Finally I finished this blue disaster and am ready to tell
my sad but hopefully insightful story.
It began when I was packing the yarn to take with me to Florida.
The main goal was to use up the yarn that had been in my stash for a long while.
So I started digging and at some point unearthed two (!!!!) packs of Ella Rae
baby cotton in bright blue.
Honestly, I don’t remember when, where, and under which circumstances
I bought this yarn. I must have been in coma or just mortally tired. Why did I
buy 2 packs? My first explanation is that the yarn was probably cheap. The
second one came when I looked closely at the inscription on a ball – 100
m. Only 109 yards long. I had 2 000 m of denim blue yarn, 88% cotton, 12%
nylon, which means it would really stretch a lot. What was I initially planning
to make out of it? No idea.
After some painful inner deliberations I decided to make a
long cabled cardigan. I reasoned that cables would take care of the yarn
stretchiness and cardigans usually eat up quite a lot of yarn. Now the question
was – which cardigan? There are so many beautiful patterns on Ravelry.
It was a tough decision. I went by elimination method – what
I need and don’t need in a cardigan (besides cables, which I definitely needed).
First of all, in a cardigan I need pockets. Actually, I wish I had pockets in
everything. And yes, if there are no pockets written in the pattern, you can
always make them yourself, but… it is much easier when the pattern already
includes pockets.
Secondly, I didn’t want a collar for my cardigan. From my
experience, cardigans’ collars rarely behave the way they do on pictures. In
real life they usually look frumpy and asymmetrical, and it’s not comfortable
to wear anything on top of them.
At this point I remembered about this cardigan.
It is from a very old – VINTAGE – magazine. This one.
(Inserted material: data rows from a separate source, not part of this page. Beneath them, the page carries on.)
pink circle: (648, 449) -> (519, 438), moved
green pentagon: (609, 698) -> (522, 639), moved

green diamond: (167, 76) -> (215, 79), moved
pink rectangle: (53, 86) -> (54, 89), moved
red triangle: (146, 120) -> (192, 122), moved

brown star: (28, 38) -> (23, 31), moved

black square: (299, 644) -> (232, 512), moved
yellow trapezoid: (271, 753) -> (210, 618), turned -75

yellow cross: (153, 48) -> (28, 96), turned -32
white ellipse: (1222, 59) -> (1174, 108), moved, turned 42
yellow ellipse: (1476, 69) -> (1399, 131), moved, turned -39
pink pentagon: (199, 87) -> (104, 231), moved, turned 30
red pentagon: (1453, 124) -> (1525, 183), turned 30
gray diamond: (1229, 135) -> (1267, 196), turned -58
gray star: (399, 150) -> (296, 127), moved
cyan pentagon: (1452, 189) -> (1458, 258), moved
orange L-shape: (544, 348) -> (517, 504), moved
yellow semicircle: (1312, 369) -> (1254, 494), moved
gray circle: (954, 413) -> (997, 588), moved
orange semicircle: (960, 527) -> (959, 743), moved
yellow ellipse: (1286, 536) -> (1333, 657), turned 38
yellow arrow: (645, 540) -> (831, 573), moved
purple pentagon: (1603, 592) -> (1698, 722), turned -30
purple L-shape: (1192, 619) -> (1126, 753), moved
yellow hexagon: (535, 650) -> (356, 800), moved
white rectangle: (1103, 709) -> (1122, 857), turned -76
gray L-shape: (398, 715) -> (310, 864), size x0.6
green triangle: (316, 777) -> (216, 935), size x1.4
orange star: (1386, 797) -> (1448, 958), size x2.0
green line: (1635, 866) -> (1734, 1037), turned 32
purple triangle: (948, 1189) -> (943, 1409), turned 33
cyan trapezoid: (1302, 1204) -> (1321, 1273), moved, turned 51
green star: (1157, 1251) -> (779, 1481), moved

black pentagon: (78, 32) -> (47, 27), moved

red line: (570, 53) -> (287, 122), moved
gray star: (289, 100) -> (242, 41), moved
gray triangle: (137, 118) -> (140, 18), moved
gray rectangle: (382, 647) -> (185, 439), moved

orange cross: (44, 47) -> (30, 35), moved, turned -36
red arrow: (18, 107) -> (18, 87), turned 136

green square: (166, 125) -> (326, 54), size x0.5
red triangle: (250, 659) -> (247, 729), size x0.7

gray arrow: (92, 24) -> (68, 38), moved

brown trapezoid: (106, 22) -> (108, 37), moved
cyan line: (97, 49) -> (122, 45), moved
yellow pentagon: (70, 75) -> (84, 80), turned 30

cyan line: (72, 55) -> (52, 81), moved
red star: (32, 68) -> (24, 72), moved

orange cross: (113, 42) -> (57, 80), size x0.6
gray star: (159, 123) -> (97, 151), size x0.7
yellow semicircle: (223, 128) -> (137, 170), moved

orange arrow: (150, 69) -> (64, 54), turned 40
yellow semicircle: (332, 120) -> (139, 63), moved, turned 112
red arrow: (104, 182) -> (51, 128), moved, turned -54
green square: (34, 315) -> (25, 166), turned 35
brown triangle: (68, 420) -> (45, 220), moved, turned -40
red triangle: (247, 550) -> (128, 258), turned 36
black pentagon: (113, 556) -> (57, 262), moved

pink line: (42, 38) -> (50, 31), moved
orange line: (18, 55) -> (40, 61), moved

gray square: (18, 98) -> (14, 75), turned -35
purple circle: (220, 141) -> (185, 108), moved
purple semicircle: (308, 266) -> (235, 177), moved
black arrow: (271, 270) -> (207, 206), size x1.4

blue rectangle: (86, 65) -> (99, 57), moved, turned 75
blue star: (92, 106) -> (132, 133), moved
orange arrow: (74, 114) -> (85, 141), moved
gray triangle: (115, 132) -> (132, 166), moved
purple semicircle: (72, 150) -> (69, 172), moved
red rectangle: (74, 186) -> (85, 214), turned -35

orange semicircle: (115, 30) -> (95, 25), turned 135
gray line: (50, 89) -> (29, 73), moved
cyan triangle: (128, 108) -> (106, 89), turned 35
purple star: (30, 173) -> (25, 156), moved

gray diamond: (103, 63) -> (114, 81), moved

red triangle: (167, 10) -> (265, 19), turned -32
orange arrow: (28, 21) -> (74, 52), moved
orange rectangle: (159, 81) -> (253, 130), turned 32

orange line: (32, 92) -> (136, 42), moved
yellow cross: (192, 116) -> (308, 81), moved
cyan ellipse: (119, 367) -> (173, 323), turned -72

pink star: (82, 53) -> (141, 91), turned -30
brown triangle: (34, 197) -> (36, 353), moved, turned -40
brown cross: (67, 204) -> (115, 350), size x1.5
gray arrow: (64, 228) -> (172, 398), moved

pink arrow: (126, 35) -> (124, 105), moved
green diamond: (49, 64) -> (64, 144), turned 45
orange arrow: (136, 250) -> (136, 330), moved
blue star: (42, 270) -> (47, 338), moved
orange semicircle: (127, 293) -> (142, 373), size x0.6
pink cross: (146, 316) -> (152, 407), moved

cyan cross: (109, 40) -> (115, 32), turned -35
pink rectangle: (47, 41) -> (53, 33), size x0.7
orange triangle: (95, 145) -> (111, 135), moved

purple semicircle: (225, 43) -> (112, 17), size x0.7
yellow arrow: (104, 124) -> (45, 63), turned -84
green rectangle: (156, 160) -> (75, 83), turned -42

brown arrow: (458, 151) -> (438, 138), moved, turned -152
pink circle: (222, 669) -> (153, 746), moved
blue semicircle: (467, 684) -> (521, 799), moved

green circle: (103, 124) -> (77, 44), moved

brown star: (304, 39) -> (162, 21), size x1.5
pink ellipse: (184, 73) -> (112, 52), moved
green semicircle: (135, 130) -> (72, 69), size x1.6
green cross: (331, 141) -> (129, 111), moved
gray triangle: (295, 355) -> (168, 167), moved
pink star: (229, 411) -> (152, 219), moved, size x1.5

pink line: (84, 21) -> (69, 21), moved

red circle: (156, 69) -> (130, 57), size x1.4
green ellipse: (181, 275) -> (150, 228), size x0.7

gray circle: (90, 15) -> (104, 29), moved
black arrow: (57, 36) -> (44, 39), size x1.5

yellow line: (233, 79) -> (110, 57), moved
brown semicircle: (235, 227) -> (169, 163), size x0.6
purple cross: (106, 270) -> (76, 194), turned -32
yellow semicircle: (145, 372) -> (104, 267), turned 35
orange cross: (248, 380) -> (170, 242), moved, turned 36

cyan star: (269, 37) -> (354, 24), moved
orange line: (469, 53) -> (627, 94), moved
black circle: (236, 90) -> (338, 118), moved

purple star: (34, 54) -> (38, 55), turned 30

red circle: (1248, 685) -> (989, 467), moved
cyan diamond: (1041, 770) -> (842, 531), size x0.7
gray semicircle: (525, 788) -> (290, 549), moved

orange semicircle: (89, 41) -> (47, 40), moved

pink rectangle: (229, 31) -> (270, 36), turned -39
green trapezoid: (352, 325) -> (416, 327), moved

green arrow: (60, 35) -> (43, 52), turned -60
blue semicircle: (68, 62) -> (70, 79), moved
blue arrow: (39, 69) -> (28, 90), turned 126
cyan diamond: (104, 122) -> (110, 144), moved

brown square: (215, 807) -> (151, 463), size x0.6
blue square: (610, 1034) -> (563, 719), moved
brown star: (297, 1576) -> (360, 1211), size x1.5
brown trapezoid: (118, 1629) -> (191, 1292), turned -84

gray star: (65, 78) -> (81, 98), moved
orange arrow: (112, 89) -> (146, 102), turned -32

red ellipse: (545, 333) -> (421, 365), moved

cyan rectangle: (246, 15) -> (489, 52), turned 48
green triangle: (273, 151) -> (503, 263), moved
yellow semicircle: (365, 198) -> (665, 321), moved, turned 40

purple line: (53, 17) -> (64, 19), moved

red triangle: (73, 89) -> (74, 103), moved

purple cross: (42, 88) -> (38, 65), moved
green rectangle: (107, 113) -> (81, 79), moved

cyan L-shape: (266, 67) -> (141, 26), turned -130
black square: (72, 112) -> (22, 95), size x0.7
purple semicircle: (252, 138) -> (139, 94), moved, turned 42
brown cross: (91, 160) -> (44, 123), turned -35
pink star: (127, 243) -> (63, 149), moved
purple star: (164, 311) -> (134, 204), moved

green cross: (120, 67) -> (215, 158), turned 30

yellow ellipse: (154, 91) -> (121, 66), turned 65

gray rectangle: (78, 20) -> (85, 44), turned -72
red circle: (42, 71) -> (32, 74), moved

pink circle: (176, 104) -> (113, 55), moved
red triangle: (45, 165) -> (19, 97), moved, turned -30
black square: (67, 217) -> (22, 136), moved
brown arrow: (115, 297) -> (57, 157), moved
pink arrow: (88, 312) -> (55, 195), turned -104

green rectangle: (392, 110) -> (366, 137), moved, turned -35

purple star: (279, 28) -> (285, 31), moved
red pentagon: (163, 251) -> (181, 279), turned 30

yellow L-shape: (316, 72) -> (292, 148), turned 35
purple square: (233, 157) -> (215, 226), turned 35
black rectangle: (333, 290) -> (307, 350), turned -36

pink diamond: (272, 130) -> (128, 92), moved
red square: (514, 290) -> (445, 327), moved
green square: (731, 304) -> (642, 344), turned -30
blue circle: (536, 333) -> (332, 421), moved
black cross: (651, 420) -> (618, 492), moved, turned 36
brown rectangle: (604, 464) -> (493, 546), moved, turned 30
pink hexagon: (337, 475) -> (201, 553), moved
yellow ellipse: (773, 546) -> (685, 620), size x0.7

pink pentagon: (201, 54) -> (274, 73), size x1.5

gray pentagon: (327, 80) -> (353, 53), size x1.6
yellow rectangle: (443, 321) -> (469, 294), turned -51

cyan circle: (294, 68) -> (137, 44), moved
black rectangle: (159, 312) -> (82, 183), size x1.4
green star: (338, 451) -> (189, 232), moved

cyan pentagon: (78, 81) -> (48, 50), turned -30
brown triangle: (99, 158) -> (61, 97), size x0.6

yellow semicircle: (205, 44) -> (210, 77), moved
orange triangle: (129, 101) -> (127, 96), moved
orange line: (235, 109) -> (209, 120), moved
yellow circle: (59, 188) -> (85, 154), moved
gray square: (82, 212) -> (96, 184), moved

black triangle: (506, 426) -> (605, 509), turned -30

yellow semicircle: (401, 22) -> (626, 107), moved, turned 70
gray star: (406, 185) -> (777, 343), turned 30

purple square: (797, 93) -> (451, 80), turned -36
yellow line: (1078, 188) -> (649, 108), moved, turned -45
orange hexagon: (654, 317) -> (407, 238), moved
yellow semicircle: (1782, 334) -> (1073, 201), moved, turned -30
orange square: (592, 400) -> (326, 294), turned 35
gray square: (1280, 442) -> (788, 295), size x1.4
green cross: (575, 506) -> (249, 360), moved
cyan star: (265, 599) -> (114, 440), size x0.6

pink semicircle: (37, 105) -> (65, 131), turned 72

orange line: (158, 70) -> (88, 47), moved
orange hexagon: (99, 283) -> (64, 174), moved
When I was much younger and just had my first child, someone
gave me this magazine to translate a pattern from French. As a reward I could
keep it for a while to look at and copy any pattern I wanted.
Boy, I looked and
looked! I was in love with all the patterns and models! They were happy and
carefree, wore amazing clothes in out of this world colors. You can imagine my
life at the time if this magazine made such an impression on me (and I am not a
very impressionable person in general). I copied and later made quite a few
patterns from this book but I was using poor quality yarn and unfortunately
almost all this work is now gone.
When I discovered Ebay (many years ago), one of my first
purchases was this particular magazine. I don’t care that it is old. For me these
patterns are timeless.
Yet, I couldn’t just follow the pattern for the blue
cardigan. Fashion changed over the years, and the pattern’s sleeves were disproportionately large. I decided to be brave and rewrite the raglan portion
of the pattern to make sleeves look modern. Why, oh why I suddenly felt
self-confident?! So out of character…
Off I went, and the back was almost finished during our last
week in Florida. The yarn turned out to be pleasantly easy on my hands, and
kind of addictive. It wasn’t splitty, I could make cables without a cable
needle, so knitting was a breeze.
When we came home to Pennsylvania, I promptly made two front
parts and was already anticipating wearing it in April (we had unusually cold
April this year).
And then (sad, haunting music and drumroll, please) –
disaster… While finishing the first sleeve I put all the parts together and
finally – finally!!!! – noticed that the cables didn’t match. I don’t know how
it would’ve fit me – probably well, but, while calculating and recalculating
the raglan decreases I never even thought about the cables and the fact that
eventually all the parts will be sewn together. Strange oversight, don’t you
think? For a person who’s been knitting for the best part of her life, it was
unexplainable and unforgivable. I was really mad at myself.
Anyway, I had two
options - finish it the way it was and never wear it, or unravel all the
finished parts down to the armholes, forget the raglan, and start all over with
set-in sleeves. I picked the second option. But first I had to take some time
out, regroup and recover; otherwise I would’ve frogged the whole thing. I am glad
I didn’t because the end result looks nice.
These vintage buttons were bought last year in Oxford.
Eventually, only 14 balls of yarn were used. 6 balls left. And
the yarn was discontinued years ago. A new challenge for my restless mind (and
hands).
I don’t have pictures of myself wearing the thing – my photographer
is in Florida. As soon as he is back I’ll post new pictures on Ravelry. For now you just
have to believe me – it fits really well, it goes with everything, and I am
going to wear it a lot. Halleluiah, all’s well that ends well, right?
Speaking of Shakespeare, we saw 2 of his plays while in
London plus two more plays by other authors. Since this is a knitting blog (for
the most part) I am not going to write what I think about The Taming of The
Shrew in Shakespeare’s Globe and Romeo and Juliet in Garrick theater. Unless
somebody really wants to know. Do you?
Overall this trip was very successful and I even found a London
subway station named after me.
I bought yarn only for 1 project this time because we had a
tiny carry on with no space for yarn. But… I got myself a lot of buttons.
Buttons are great for airplanes – don’t take up any space at all.